What to do:
The listing below must be returned in full and unchanged, without the images it carries.

The input:

■ ■ ■ ■

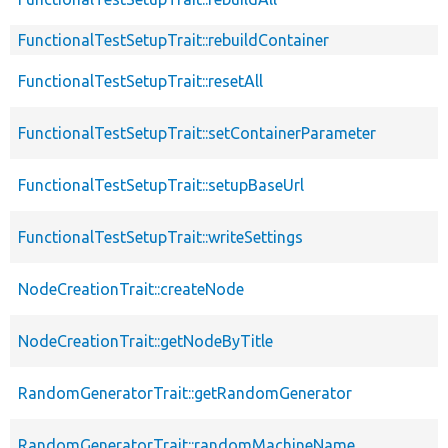
FunctionalTestSetupTrait::rebuildContainer
FunctionalTestSetupTrait::resetAll
FunctionalTestSetupTrait::setContainerParameter
FunctionalTestSetupTrait::setupBaseUrl
FunctionalTestSetupTrait::writeSettings
NodeCreationTrait::createNode
NodeCreationTrait::getNodeByTitle
RandomGeneratorTrait::getRandomGenerator
RandomGeneratorTrait::randomMachineName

■ ■ ■ ■

The answer:
FunctionalTestSetupTrait::rebuildContainer
FunctionalTestSetupTrait::resetAll
FunctionalTestSetupTrait::setContainerParameter
FunctionalTestSetupTrait::setupBaseUrl
FunctionalTestSetupTrait::writeSettings
NodeCreationTrait::createNode
NodeCreationTrait::getNodeByTitle
RandomGeneratorTrait::getRandomGenerator
RandomGeneratorTrait::randomMachineName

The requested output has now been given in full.